CL-2024-000457, 000458, 000459 - [2025] EWHC 1803 (Comm)
Commercial Court

CL-2024-000457, 000458, 000459 - [2025] EWHC 1803 (Comm)

Fecha: 17-Jul-2025

Flawed Appeal (Wrong Remedy)?

Flawed Appeal (Wrong Remedy)?

37.

I take next the seller’s first case (paragraph 19(i) above), by which these appeals were said to be “procedurally flawed”. The Awards state the Board of Appeal’s reasons concisely, but they are sufficient, and clear enough, for the court to be able properly to consider the appeals. It is not difficult to identify how the Board of Appeal directed themselves as to the meaning and effect of s.49(2) of the Sale of Goods Act 1979, or to consider whether as a result they misdirected themselves.

38.

By what they said at paragraphs 10.8 and 10.9 of each Award (quoted at paragraph 14 above), the Board directed themselves that it was sufficient, for a claim to the price to be maintained under s.49(2), that there had been an admitted failure to pay the price when it fell due under the contract, and property in the goods had not passed.

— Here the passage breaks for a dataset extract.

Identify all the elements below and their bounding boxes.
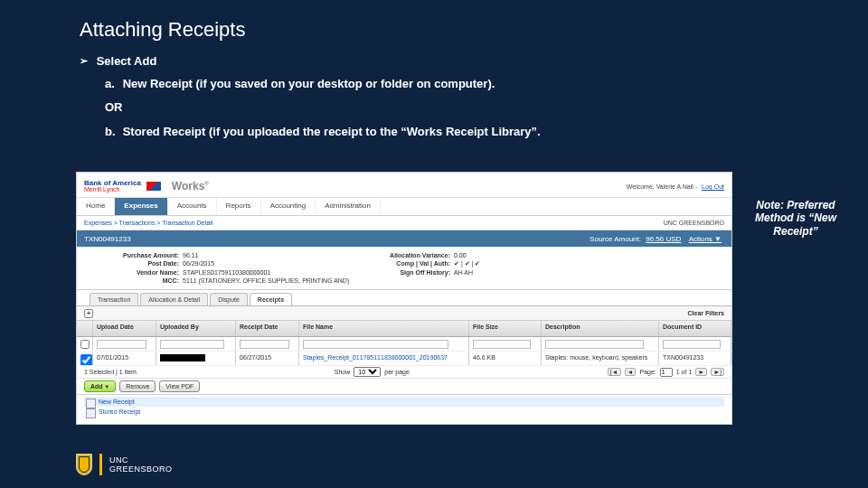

That seems from the Awards to have been the explanation of s.49(2) put to the Board by the seller. The Awards record the seller’s case to have been that since the amended payment clause created a definite (final) date for payment, and the buyer did not pay, the seller had a good claim under s.49(2) and it did not matter that property had not passed (see paragraph 8(iv) above). The Board’s brief reasons are, in substance, a simple acceptance of that case.

39.

The seller’s first alternative case on appeal (paragraph 19(ii) above) effectively conceded that to have been erroneous, but defended the result under the Awards on the basis that the terms of the contracts as found by the Board provided for payment on a day certain irrespective of delivery within the meaning of s.49(2), properly interpreted, so that the claims for the price were sound notwithstanding the Board’s misdirection. That is the question arising on these appeals. It is a question of law and there is no difficulty over considering it on the basis of the Awards.

40.

In places, particularly in writing, the buyer’s submissions criticising the Board of Appeal’s reasoning used the language of absence or inadequacy. However, the evident sense of the criticism was that, so the buyer said, the Board’s reasoning disclosed, as a matter of substance, an absence of justification in law, or inadequate basis in law, for upholding the seller’s claim for the price, given the facts found in the Award. In other words, the buyer’s language was only a way of articulating what it said was the error of law disclosed by the Award.

41.

There was no room here for any correction by or additional award from the Board of Appeal under s.57 of the 1996 Act, nor was there an absence or insufficiency of reasons in respect of which the buyer might have made an application under s.70(4) of the Act. There was in my view no merit in Mr Debattista’s contention, relying on s.70(2) of the Act, that the appeals were premature and ought not to have been brought, and I therefore turn to the real point arising for determination.